For the record, the Campbell Conference pounded the Wales Conference, 11-5, in a typical All-Star no-hitter. Vincent Damphousse of the dreadful Toronto Maple Leafs collected four goals and won most valuable player honors, snatching the award by scoring three times within the last 12 minutes from Blackhawk Jeremy Roenick, who tallied once and assisted twice. Loyal customers were still vexed that Chicago’s own Ed Belfour did not make the Campbell squad; he sat in the stands wearing a baseball cap as camouflage that didn’t work, carrying his young son, Dayn, in a blanket. Meanwhile, Calgary’s Mike Vernon and Edmonton’s Bill Ranford split netminding chores for the “home” team, although they heard a few sarcastic hymns from Belfour backers.

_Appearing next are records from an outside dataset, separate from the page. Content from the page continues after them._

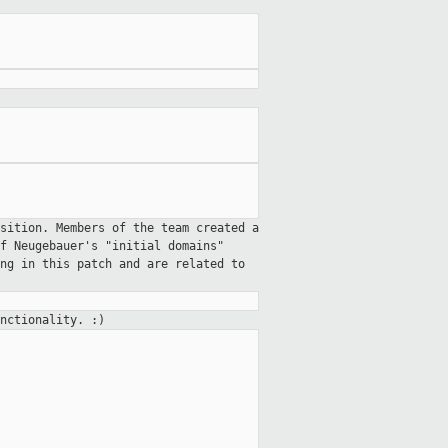
osition. Members of the team
created a
lf Neugebauer's "initial
domains"
ong in this patch and
are related to
nctionality. :)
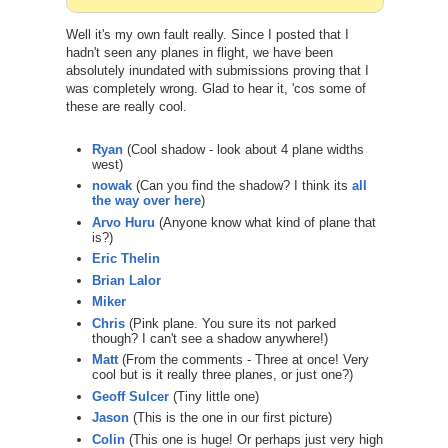
Well it's my own fault really. Since I posted that I
hadn't seen any planes in flight, we have been
absolutely inundated with submissions proving that I
was completely wrong. Glad to hear it, 'cos some of
these are really cool.
Ryan
(Cool shadow - look about 4 plane widths
west)
nowak
(Can you find the shadow? I think its
all
the way over here
)
Arvo Huru
(Anyone know what kind of plane that
is?)
Eric Thelin
Brian Lalor
Miker
Chris
(Pink plane. You sure its not parked
though? I can't see a shadow anywhere!)
Matt
(From the comments - Three at once! Very
cool but is it really three planes, or just one?)
Geoff Sulcer
(Tiny little one)
Jason
(This is the one in our first picture)
Colin
(This one is huge! Or perhaps just very high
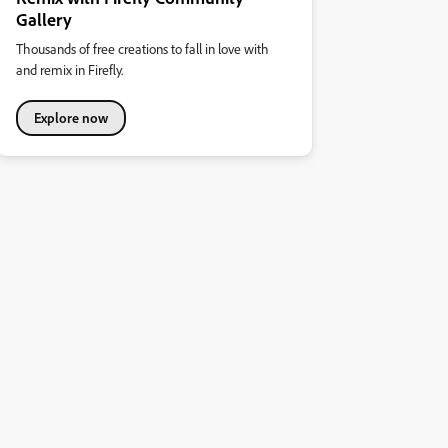
Gallery
Thousands of free creations to fall in love with
and remix in Firefly.
Explore now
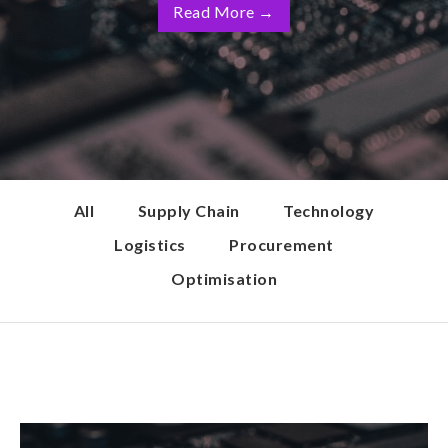
Read More
→
All
Supply Chain
Technology
Logistics
Procurement
Optimisation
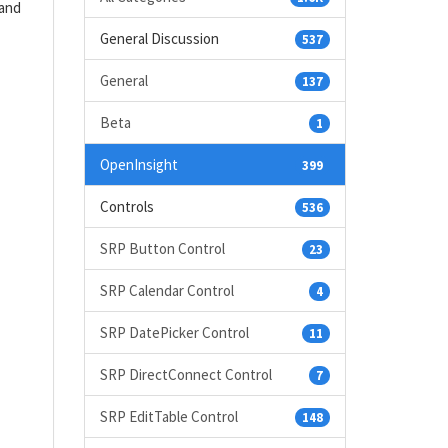
(and
General Discussion
537
General
137
Beta
1
OpenInsight
399
Controls
536
SRP Button Control
23
SRP Calendar Control
4
SRP DatePicker Control
11
SRP DirectConnect Control
7
SRP EditTable Control
148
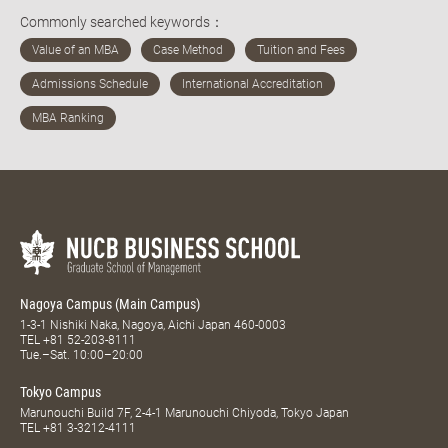
Commonly searched keywords：
Nagoya Campus (Main Campus)
1-3-1 Nishiki Naka, Nagoya, Aichi Japan 460-0003
TEL
+81 52-203-8111
Tue.–Sat. 10:00–20:00
Tokyo Campus
Marunouchi Build 7F, 2-4-1 Marunouchi Chiyoda, Tokyo Japan
TEL
+81 3-3212-4111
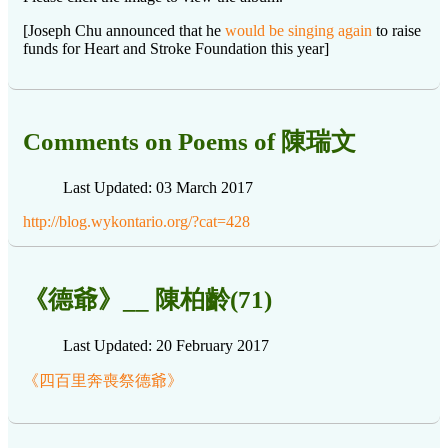
[Joseph Chu announced that he
would be singing again
to raise
funds for Heart and Stroke Foundation this year]
Comments on Poems of 陳瑞文
Last Updated: 03 March 2017
http://blog.wykontario.org/?cat=428
《德爺》__ 陳柏齡(71)
Last Updated: 20 February 2017
《四百里奔喪祭德爺》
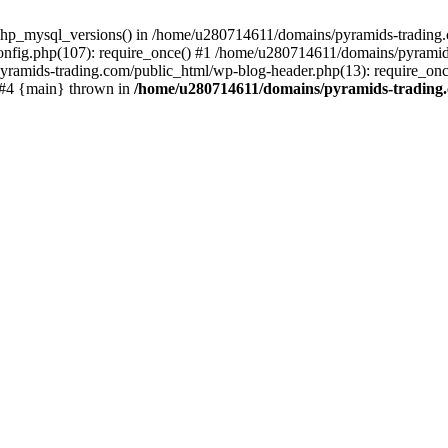
php_mysql_versions() in /home/u280714611/domains/pyramids-trading.c
nfig.php(107): require_once() #1 /home/u280714611/domains/pyramids
yramids-trading.com/public_html/wp-blog-header.php(13): require_on
) #4 {main} thrown in
/home/u280714611/domains/pyramids-trading.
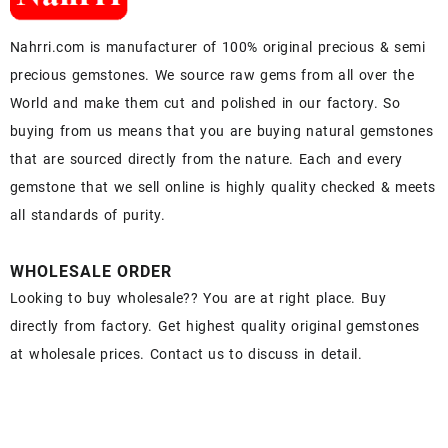
Nahrri.com is manufacturer of 100% original precious & semi
precious gemstones. We source raw gems from all over the
World and make them cut and polished in our factory. So
buying from us means that you are buying natural gemstones
that are sourced directly from the nature. Each and every
gemstone that we sell online is highly quality checked & meets
all standards of purity.
WHOLESALE ORDER
Looking to buy wholesale?? You are at right place. Buy
directly from factory. Get highest quality original gemstones
at wholesale prices. Contact us to discuss in detail.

The Blackhawks hosted the NHL All-Star Game four times at the Chicago Stadium: 1948, 1961, 1974 and 1991.

Blackhawks supporters saluted their guys: Roenick, Chris Chelios, who started on defense, and Steve Larmer. There was another roar, too, when Denis Savard stepped onto the ice from the Wales locker room. Savard, traded to the Montreal Canadiens for Chelios the previous summer, was a late addition when teammate Brian Skrudland fractured his foot. Savard led the Canadiens in points at the All-Star break but said he didn’t deserve to be in Chicago. The crowd thought otherwise, as did Bill Wirtz, the Blackhawks’ president, who loved Savard and openly campaigned for his inclusion on the Wales roster. Weeks before the game, Wirtz volunteered that he wanted Savard back in the Stadium he helped fill during the 1980s.

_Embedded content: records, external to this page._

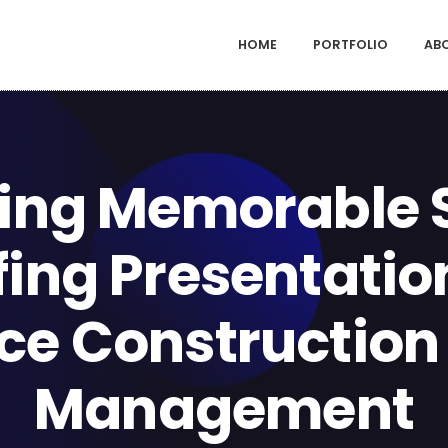
HOME
PORTFOLIO
AB
ing Memorable 
fing Presentatio
e Construction
Management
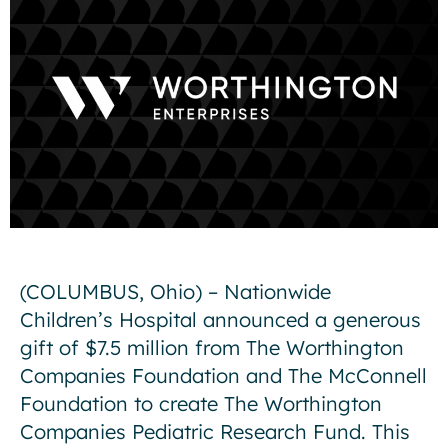
(COLUMBUS, Ohio) – Nationwide
Children’s Hospital announced a generous
gift of $7.5 million from The Worthington
Companies Foundation and The McConnell
Foundation to create The Worthington
Companies Pediatric Research Fund. This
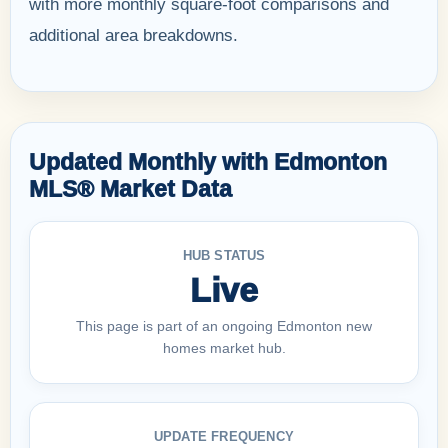
with more monthly square-foot comparisons and
additional area breakdowns.
Updated Monthly with Edmonton
MLS® Market Data
HUB STATUS
Live
This page is part of an ongoing Edmonton new
homes market hub.
UPDATE FREQUENCY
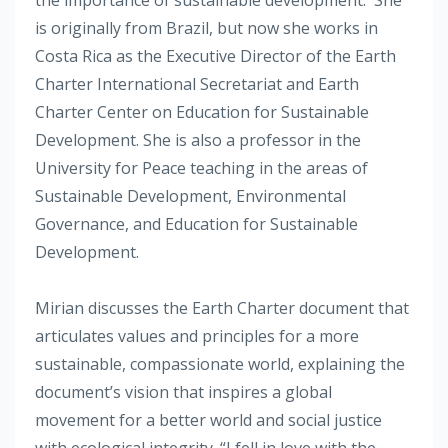
is originally from Brazil, but now she works in
Costa Rica as the Executive Director of the Earth
Charter International Secretariat and Earth
Charter Center on Education for Sustainable
Development. She is also a professor in the
University for Peace teaching in the areas of
Sustainable Development, Environmental
Governance, and Education for Sustainable
Development.
Mirian discusses the Earth Charter document that
articulates values and principles for a more
sustainable, compassionate world, explaining the
document’s vision that inspires a global
movement for a better world and social justice
with ecological integrity. “I fell in love with the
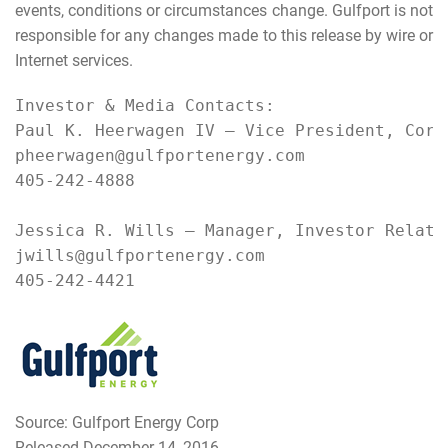
events, conditions or circumstances change. Gulfport is not
responsible for any changes made to this release by wire or
Internet services.
Investor & Media Contacts:

Paul K. Heerwagen IV – Vice President, Corpo
pheerwagen@gulfportenergy.com

405-242-4888

Jessica R. Wills – Manager, Investor Relatio
jwills@gulfportenergy.com

405-242-4421
Source: Gulfport Energy Corp
Released December 14, 2016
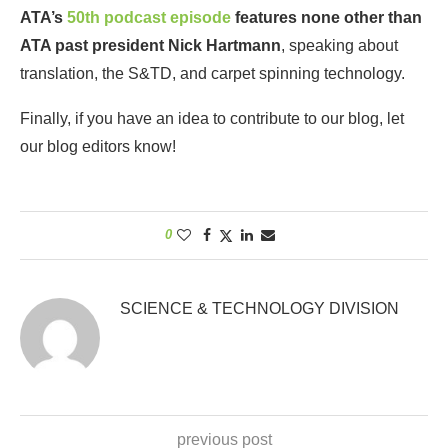
ATA’s
50th podcast episode
features none other than
ATA past president Nick Hartmann
, speaking about
translation, the S&TD, and carpet spinning technology.
Finally, if you have an idea to contribute to our blog, let
our blog editors know!
0
SCIENCE & TECHNOLOGY DIVISION
previous post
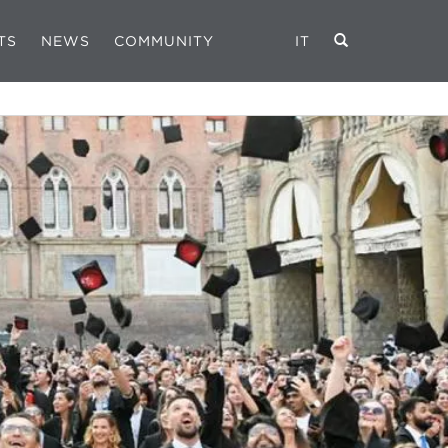
TS
NEWS
COMMUNITY
IT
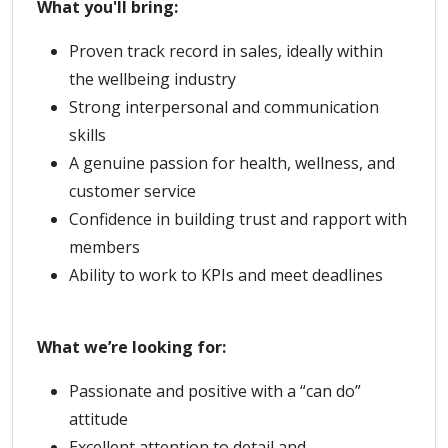
What you'll bring:
Proven track record in sales, ideally within
the wellbeing industry
Strong interpersonal and communication
skills
A genuine passion for health, wellness, and
customer service
Confidence in building trust and rapport with
members
Ability to work to KPIs and meet deadlines
What we’re looking for:
Passionate and positive with a “can do”
attitude
Excellent attention to detail and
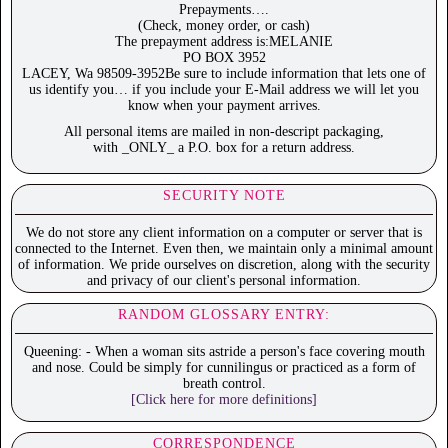
Prepayments….
(Check, money order, or cash)
The prepayment address is:MELANIE
PO BOX 3952
LACEY, Wa 98509-3952Be sure to include information that lets one of
us identify you… if you include your E-Mail address we will let you
know when your payment arrives.
All personal items are mailed in non-descript packaging,
with _ONLY_ a P.O. box for a return address.
SECURITY NOTE
We do not store any client information on a computer or server that is
connected to the Internet. Even then, we maintain only a minimal amount
of information. We pride ourselves on discretion, along with the security
and privacy of our client's personal information.
RANDOM GLOSSARY ENTRY:
Queening: - When a woman sits astride a person's face covering mouth
and nose. Could be simply for cunnilingus or practiced as a form of
breath control.
[Click here for more definitions]
CORRESPONDENCE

“I remember hearing that,” said Savard, a Hall of Famer who now is one of the Blackhawks’ four ambassadors. “I also remember being sick as a dog. I had lost eight or 10 pounds in the previous 10 days, and if it hadn’t have been for Chicago, I wouldn’t have gone. I would have stayed in Montreal and rested. As it was, I hardly played at all. A few shifts and I was gone. I was supposed to fly out the next day. Instead I wound up in a hotel for three days because I was feeling so bad. But going back to the Stadium for that game, and the way I was treated by the fans, I’ll never forget it.”

After the game, Gretzky was shaking his head.

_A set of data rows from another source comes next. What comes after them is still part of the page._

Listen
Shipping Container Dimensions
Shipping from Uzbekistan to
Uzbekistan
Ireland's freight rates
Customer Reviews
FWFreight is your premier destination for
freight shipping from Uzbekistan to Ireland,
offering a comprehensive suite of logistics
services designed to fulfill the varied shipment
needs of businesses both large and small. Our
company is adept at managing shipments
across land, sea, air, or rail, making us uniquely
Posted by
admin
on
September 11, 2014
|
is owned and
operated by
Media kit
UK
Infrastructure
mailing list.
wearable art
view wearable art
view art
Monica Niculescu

“What noise,” he said. “I still feel the same as I did before. It doesn’t seem right that we’re here having a good time while soldiers are risking their lives in the Persian Gulf. Between periods we came down to the locker room to watch the news updates. But there was such a mood in that rink, it was good for hockey. It was a good show, period. I love this building. The best in the league to visit. Today was just unreal. The bedsheets, the spirit, the moment of silence before the game. The only moment of silence. I’m Canadian, but like I was saying to Messier on the blue line, these Americans really know how to rally behind a cause.”

That was 20 years ago this January, and minutes after the 42nd NHL All-Star Game. As Gretzky mused about an afternoon he would not soon forget, he glanced at the TV set in the Blackhawks quarters. NBC had switched from the pond to the Pentagon.